One must firmly protest these orgies of a formalism with which even technicians are getting harassed today.
(Literally: of the formalism, with which one is beginning to harass even technicians today.)
To your questions:
1) Techniker is for technicians, engineers, graduates of the Technische Hochschule where Weyl gave these lectures, as opposed to scientists or graduates of the University. Applied, not pure.
2) sogar definitely applies to Techniker, not to heute.
3) belästigen =
Weyl’s words sound like a veiled attack on F. Klein’s preface to Schouten’s Affinoranalysis (1914) and its 19+ operations on affinors, deviators, septors, nonors, etc.:
Dr. J. A. Schouten was active so far in Rotterdam as an electrical engineer (Elektrotechniker), and got on his own from electrotechnical problems to the theories he outlines in what follows.

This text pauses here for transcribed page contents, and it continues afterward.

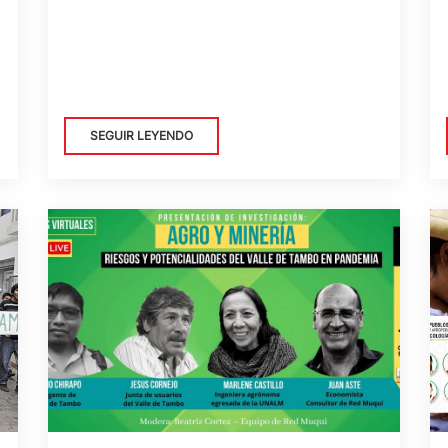
SEGUIR LEYENDO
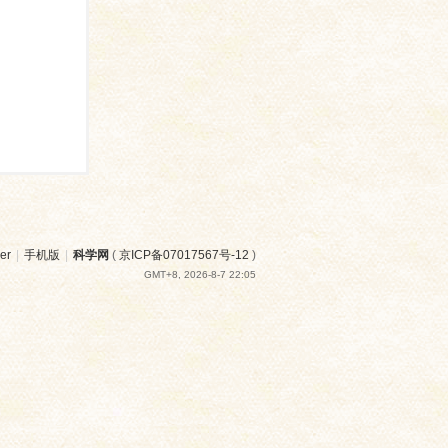
er
|
手机版
|
科学网
(
京ICP备07017567号-12
)
GMT+8, 2026-8-7 22:05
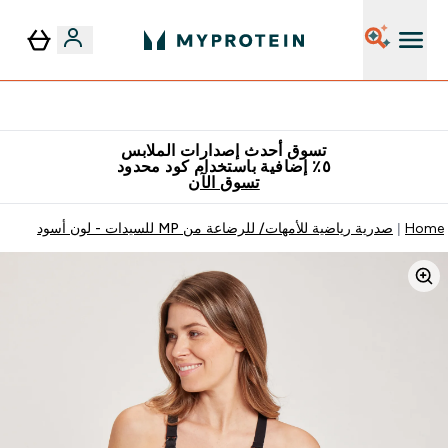
٥٪ إضافية مع زجاجة مجانية على طلبك الأول
تسوق أحدث إصدارات الملابس
٥٪ إضافية باستخدام كود محدود
تسوق الآن
Home
صدرية رياضية للأمهات/ للرضاعة من MP للسيدات - لون أسود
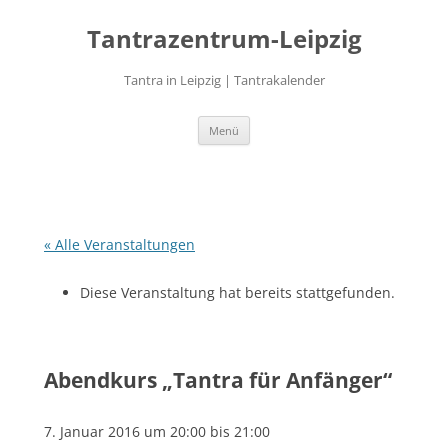
Zum
Inhalt
Tantrazentrum-Leipzig
springen
Tantra in Leipzig | Tantrakalender
Menü
« Alle Veranstaltungen
Diese Veranstaltung hat bereits stattgefunden.
Abendkurs „Tantra für Anfänger“
7. Januar 2016 um 20:00
bis
21:00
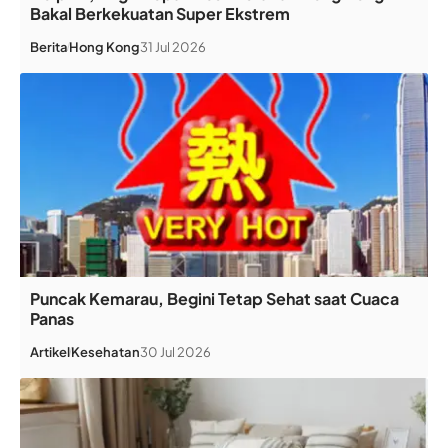
Bakal Berkekuatan Super Ekstrem
Berita
Hong Kong
31 Jul 2026
Puncak Kemarau, Begini Tetap Sehat saat Cuaca
Panas
Artikel
Kesehatan
30 Jul 2026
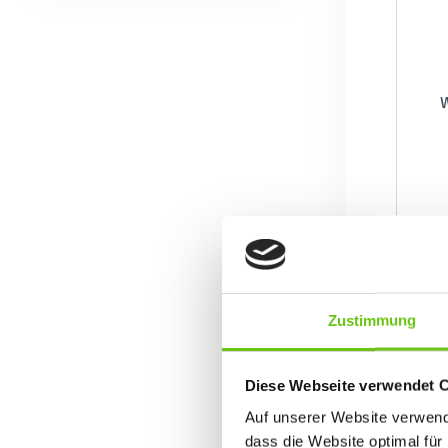
W
Zustimmung
Diese Webseite verwendet 
Auf unserer Website verwende
dass die Website optimal für 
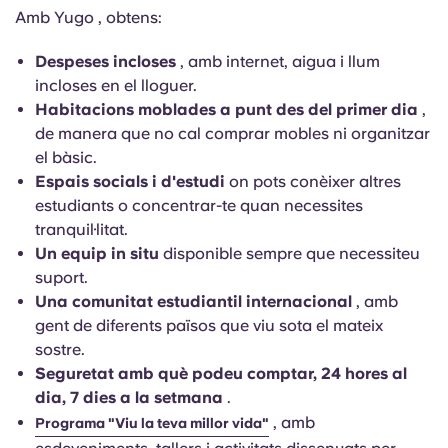
Amb Yugo , obtens:
Despeses incloses
, amb internet, aigua i llum
incloses en el lloguer.
Habitacions moblades a punt des del primer dia
,
de manera que no cal comprar mobles ni organitzar
el bàsic.
Espais socials i d'estudi
on pots conèixer altres
estudiants o concentrar-te quan necessites
tranquil·litat.
Un equip in situ
disponible sempre que necessiteu
suport.
Una comunitat estudiantil internacional
, amb
gent de diferents països que viu sota el mateix
sostre.
Seguretat amb què podeu comptar, 24 hores al
dia, 7 dies a la setmana
.
, amb
Programa "Viu la teva millor vida"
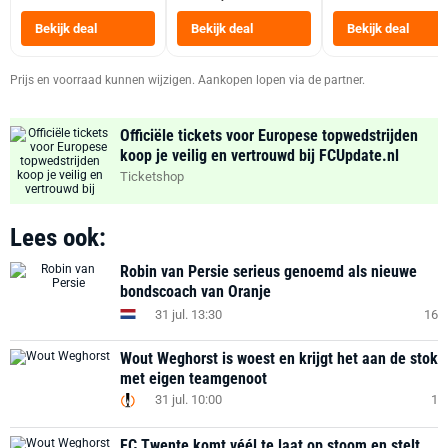
Tot 6 Personen
Heteluchtfriteus
Bekijk deal
Bekijk deal
Bekijk deal
Zwart
Prijs en voorraad kunnen wijzigen. Aankopen lopen via de partner.
Officiële tickets voor Europese topwedstrijden
koop je veilig en vertrouwd bij FCUpdate.nl
Ticketshop
Lees ook:
Robin van Persie serieus genoemd als nieuwe
bondscoach van Oranje
31 jul. 13:30
16
Wout Weghorst is woest en krijgt het aan de stok
met eigen teamgenoot
31 jul. 10:00
1
FC Twente komt véél te laat op stoom en stelt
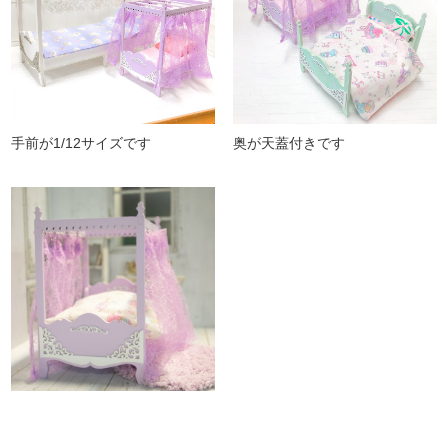
手前が1/12サイズです
奥が天蓋付きです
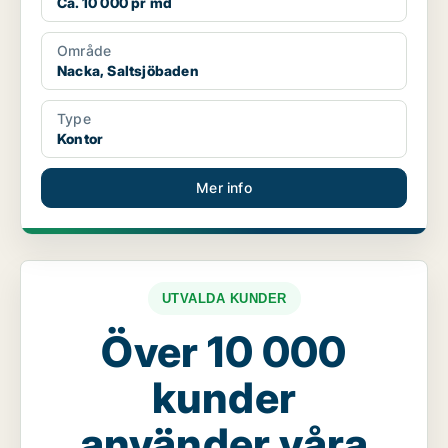
Ca. 10 000 pr md
Område
Nacka, Saltsjöbaden
Type
Kontor
Mer info
UTVALDA KUNDER
Över 10 000
kunder
använder våra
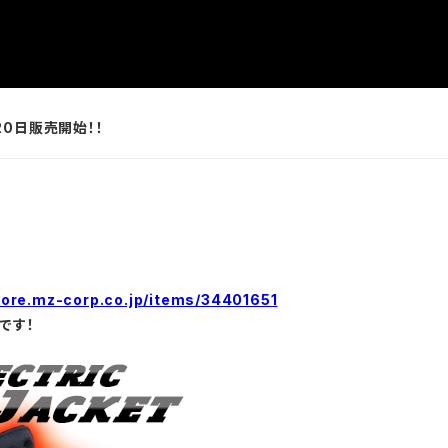
20日販売開始！！
store.mz-corp.co.jp/items/34401651
です！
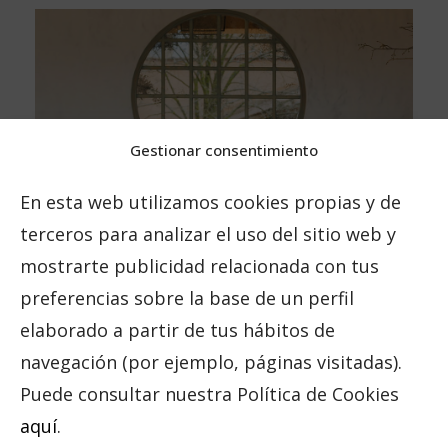
Gestionar consentimiento
En esta web utilizamos cookies propias y de
terceros para analizar el uso del sitio web y
mostrarte publicidad relacionada con tus
preferencias sobre la base de un perfil
elaborado a partir de tus hábitos de
navegación (por ejemplo, páginas visitadas).
Puede consultar nuestra Política de Cookies
aquí
.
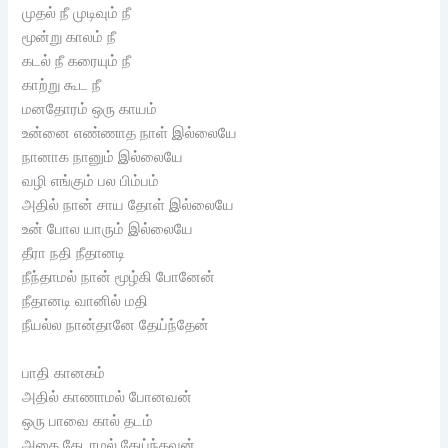
முதல் நீ முடிவும் நீ
மூன்று காலம் நீ
கடல் நீ கரையும் நீ
காற்று கூட நீ
மனதோரம் ஒரு காயம்
உன்னை எண்ணாத நாள் இல்லையே
நானாக நானும் இல்லையே
வழி எங்கும் பல பிம்பம்
அதில் நான் சாய தோள் இல்லையே
உன் போல யாரும் இல்லையே
தீரா நதி நீதானடி
நீந்தாமல் நான் மூழ்கி போனேன்
நீதானடி வானில் மதி
நீயல்ல நான்தானே தேய்ந்தேன்
பாதி கானகம்
அதில் காணாமல் போனவன்
ஒரு பாவை கால் தடம்
அதை தேடாமல் தேய்ந்தவன்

The point is to investigate the geometrical quantities that arise in vector analysis and the Gibbs dyads, triads, etc., on the basis of a group theoretical principle I established long ago: that all geometry is invariant theory under a group, which however one has much latitude in choosing.
Mr. Schouten’s investigations are all the more welcome, that it is the first time the developments in question, which alone seem to lead to a rational division of geometrical structures, are taken up by a practitioner. Mr. Schouten’s main achievement is that he consistently implements the principle even in higher cases. Of course, some of the resulting higher-order structures already appeared now and then in mechanics and physics, but they had not yet been enumerated in such systematic completeness as is the case here.
Wikipedia even claims that Weyl’s quote targets this book explicitly. However, this seems to rely on overinterpretation by Reich (1994, p. 157) of an ill-captioned picture in Rowe (1989a, p. 17; 1989b): Struik (1971, p. 2) merely writes that “Schouten later realized that Weyl’s critique of “orgies of formalism” was also applicable to this book” — and Klein also promoted Theory of Screws (1900) or Geometrie der Dynamen (1903), among others.